An innovative analysis of HIV trends in the Seattle area has found that gay men who were born in the early 1960s had the highest lifetime risk of acquiring HIV, but that this risk has declined dramatically in subsequent generations. While black gay men born in the 1970s and 1980s have a much lower risk of acquiring HIV than their forebears, racial disparities remain stark.
Presenting the results on Tuesday to the Eighth International AIDS Society Conference on HIV Pathogenesis, Treatment and Prevention (IAS 2015) in Vancouver, Galant au Chan of the University of Washington said that the results are probably not generalisable across the United States.
Seattle has high-quality services, good access to effective HIV treatment and a well-informed population. Dr Chan is planning to conduct similar analyses of the epidemic in other parts of the country to compare results.
Nationally, the incidence of new HIV infections in young gay men – especially young black gay men – is unacceptably high. New diagnoses are rising in this age group.
The analysis used a life table approach to describe the cumulative risk of HIV infection in groups of men who have sex with men (MSM) born around the same time. The researchers looked at HIV diagnoses throughout the HIV epidemic in men who have sex with men living in King County, the area which includes the city of Seattle. Undiagnosed infections were not included.
White gay men
The first age cohort examined are white men who were born in 1945-49. They would have been in their thirties when the AIDS epidemic began in the 1980s and those still alive are now in their late sixties or seventies.
For this generation, 5% had HIV by the time they were 40 years old, 22% by the age of 50 and 24% by the age of 60. After this, not many extra men acquired HIV.
The risk of ever acquiring HIV was significantly higher for the cohorts of gay men born in the 1950s. The group of men hit hardest by the epidemic are those born in 1960-64. They were in their late teens or early twenties when AIDS began and the survivors are now in their fifties.
In this age group, 20% had HIV by the age of 30, 35% by the age of 40, and 42% by the age of 50.
But these lifetime risks have declined significantly in subsequent generations. For example, those born in 1975-79 were in their late teens or early twenties when combination therapy was introduced.
They are now in their late thirties and just under 10% have HIV. There are signs that this total may have reached a plateau.
The figures on those born in the 1980s and early 1990s are more encouraging although there are obviously fewer data on the youngest generations.
Black gay men
A similar pattern was seen in black gay men, but with interesting trends in terms of racial inequalities.

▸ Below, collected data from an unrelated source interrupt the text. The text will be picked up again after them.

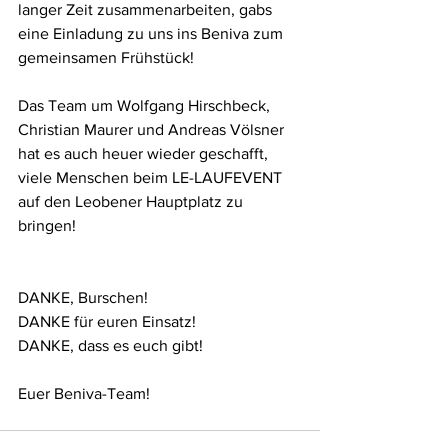
langer Zeit zusammenarbeiten, gabs 
eine Einladung zu uns ins Beniva zum 
gemeinsamen Frühstück! 
Das Team um Wolfgang Hirschbeck, 
Christian Maurer und Andreas Völsner 
hat es auch heuer wieder geschafft, 
viele Menschen beim LE-LAUFEVENT 
auf den Leobener Hauptplatz zu 
bringen! 
DANKE, Burschen!
DANKE für euren Einsatz!
DANKE, dass es euch gibt!
Euer Beniva-Team!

Firstly, the cohort of men born in 1945-49. For approximately the first decade of the epidemic, when these men were aged 38 to 48, their risk of infection was identical to that of white gay men. However, racial disparities then began to emerge, so that 24% had HIV by the age of 50 and 29% by the age of 60. This is a few percentage points higher than in white men.
The racial disparities were extremely stark in the hardest hit generation, those born in 1960-64. Whereas 35% of white gay men had HIV by the age of 40, this figure was 48% in black gay men. Further, 42% of white men had HIV by the age of 50, considerably fewer than the 60% of black gay men.
The largest absolute reduction in the risk of infection has occurred in subsequent generations of black gay men. In the cohort of black men born in 1975-79 (now in their late thirties), around 17% now have HIV. This is well under half the equivalent figure for men born in 1960-64 when they were in their late thirties.
But the racial disparity has, if anything, widened. The 17% figure should also be compared with the 10% in white men of the same generation.
Concluding, Chan said that the Seattle area “may be ageing out of the HIV epidemic”.
Chan G et al. Dramatic declines in lifetime HIV risk and persistence of racial disparities among men who have sex with men (MSM) in King County, Washington, USA. 8th International AIDS Society Conference on HIV Pathogenesis, Treatment, and Prevention (IAS 2015), Vancouver, abstract TUAC0303, 2015.